Every November, a meteor shower boasts its spectacular view as Earth crosses the orbital path of Comet 55P/Tempel-Tuttle. When its debris enters the atmosphere, it vaporizes and showers bright particles called the Leonid meteor shower. As an annual occurrence, it is expected to be seen brightly as the peak of the shower will appear between midnight and dawn on Nov. 18.
The term Leonid was coined because the meteor shower's radiant, or the point in the sky where meteors emerge, lies in the constellation Leo. Fortunately, the shower can be see on both hemispheres but may be more distinct in the Northern hemisphere. Though it may not be as bright as the fireballs which occurred in the last Taurid shower, it can still put on a beautiful view as an average of 15 meteors per hour are expected to be seen.
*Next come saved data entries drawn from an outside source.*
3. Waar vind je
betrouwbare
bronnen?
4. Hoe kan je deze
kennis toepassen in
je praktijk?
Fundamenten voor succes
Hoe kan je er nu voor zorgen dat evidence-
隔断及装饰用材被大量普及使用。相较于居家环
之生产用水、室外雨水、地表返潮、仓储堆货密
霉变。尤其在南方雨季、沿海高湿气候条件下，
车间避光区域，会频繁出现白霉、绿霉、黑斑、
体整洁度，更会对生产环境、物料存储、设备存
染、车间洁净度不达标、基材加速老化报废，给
Stargazers are surely asking where the best place is to witness this month's shower. Experts say that Leonid showers can be seen almost anywhere. However, they recommend watching the shower in areas where the surroundings are dark at night and where there are no city lights which may interfere with the brightness of the meteors. Viewers in the country may find it difficult to look for the best spot to watch on due to rough weather conditions.
"A large storm system is expected to encompass most of the United States in cloud cover for the middle of the week," said Dave Samuhel, AccuWeather Meteorologist.
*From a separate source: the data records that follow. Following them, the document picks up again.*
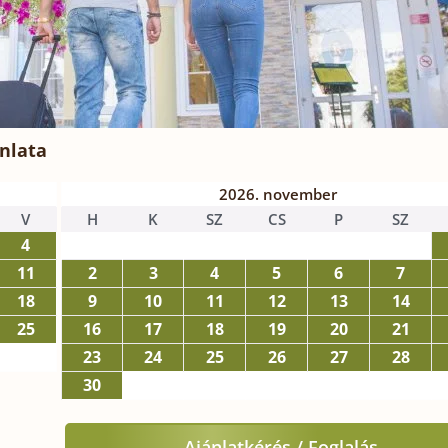
nlata
2026. november
V
H
K
SZ
CS
P
SZ
4
11
2
3
4
5
6
7
18
9
10
11
12
13
14
25
16
17
18
19
20
21
23
24
25
26
27
28
30
Ajánlatkérés / Foglalás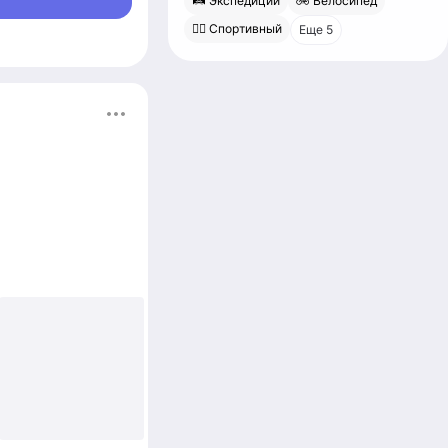
🛤 Экспедиции
🚲 Велосипед
🚴‍♀️ Спортивный
Еще 5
Residents from the areas like Ohio, Mississippi and the Northwest will be under poor viewing conditions. Meanwhile, good viewing conditions will be experienced in areas like Southern California because of clear skies. For viewers expecting a cloudy sky or bad weather on the said date, a live broadcast of the meteor shower will be available via Slooh starting at 8:00 p.m. EST on Nov. 17.
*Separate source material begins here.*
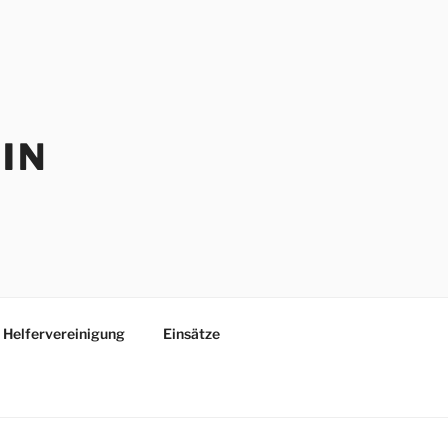
IN
Helfervereinigung
Einsätze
The Leonid shower is famous for producing meteor storms. However, it is not expected to happen this year. Comet 55P/Tempel-Tuttle completes a single orbit around the sun once in approximately 33 years. In 1833, Noth America witnessed one of the biggest meteor storms with as much as 100,000 meteors every hour during the whole show. In 1866 and 1867, another meteor storm occurred.
Every 33 years after that, no meteor storms emerged until 1966 when the Leonid meteor storm produced 40 to 50 meteors per second. Fortunately, there is no need for any special equipment to witness the spectacular meteor shower.